[[ Data supplied, beginning ]]
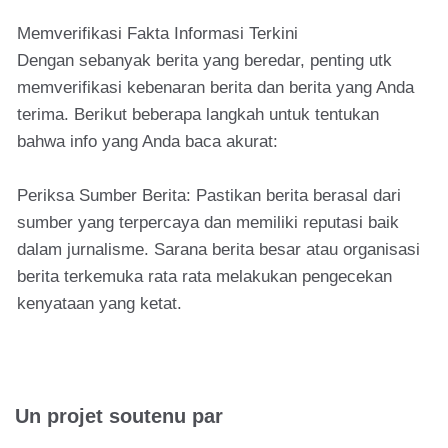
Memverifikasi Fakta Informasi Terkini
Dengan sebanyak berita yang beredar, penting utk
memverifikasi kebenaran berita dan berita yang Anda
terima. Berikut beberapa langkah untuk tentukan
bahwa info yang Anda baca akurat:
Periksa Sumber Berita: Pastikan berita berasal dari
sumber yang terpercaya dan memiliki reputasi baik
dalam jurnalisme. Sarana berita besar atau organisasi
berita terkemuka rata rata melakukan pengecekan
kenyataan yang ketat.
Un projet soutenu par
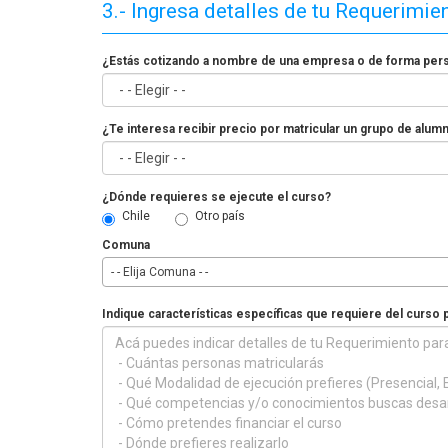
3.- Ingresa detalles de tu Requerimie
¿Estás cotizando a nombre de una empresa o de forma per
¿Te interesa recibir precio por matricular un grupo de alum
¿Dónde requieres se ejecute el curso?
Chile
Otro país
Comuna
- - Elija Comuna - -
Indique características específicas que requiere del curso 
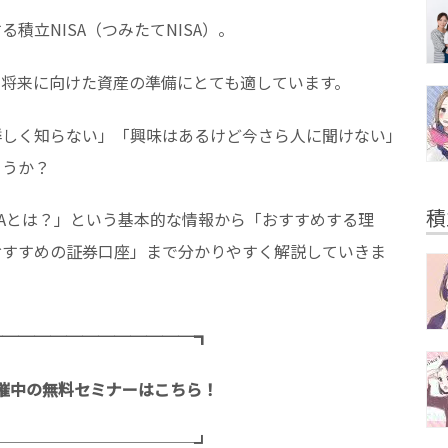
積立NISA（つみたてNISA）。
、将来に向けた資産の準備にとても適しています。
詳しく知らない」「興味はあるけど今さら人に聞けない」
ょうか？
積
SAとは？」という基本的な情報から「おすすめする理
おすすめの証券口座」まで分かりやすく解説していきま
─────────────┓
催中の無料セミナーはこちら！
─────────────┛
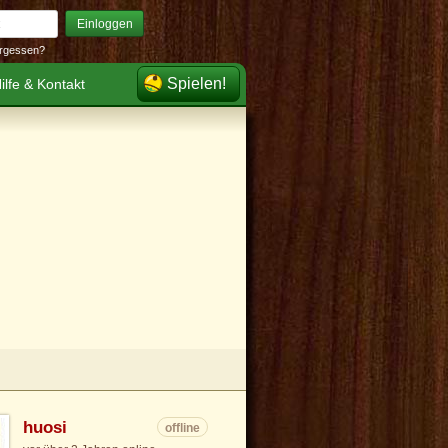
Einloggen
rgessen?
Spielen!
ilfe & Kontakt
huosi
offline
[[ Data supplied, end ]]
§ **What to produce**: Every line of the data above should be repeated exactly. Omit the pictures.

§ **Response to this exercise**:
Memverifikasi Fakta Informasi Terkini
Dengan sebanyak berita yang beredar, penting utk
memverifikasi kebenaran berita dan berita yang Anda
terima. Berikut beberapa langkah untuk tentukan
bahwa info yang Anda baca akurat:
Periksa Sumber Berita: Pastikan berita berasal dari
sumber yang terpercaya dan memiliki reputasi baik
dalam jurnalisme. Sarana berita besar atau organisasi
berita terkemuka rata rata melakukan pengecekan
kenyataan yang ketat.
Un projet soutenu par
3.- Ingresa detalles de tu Requerimie
¿Estás cotizando a nombre de una empresa o de forma per
¿Te interesa recibir precio por matricular un grupo de alum
¿Dónde requieres se ejecute el curso?
Chile
Otro país
Comuna
- - Elija Comuna - -
Indique características específicas que requiere del curso 
積立NISA（つみたてNISA）。
、将来に向けた資産の準備にとても適しています。
詳しく知らない」「興味はあるけど今さら人に聞けない」
ょうか？
積
SAとは？」という基本的な情報から「おすすめする理
おすすめの証券口座」まで分かりやすく解説していきま
─────────────┓
催中の無料セミナーはこちら！
─────────────┛
Einloggen
rgessen?
Spielen!
ilfe & Kontakt
huosi
offline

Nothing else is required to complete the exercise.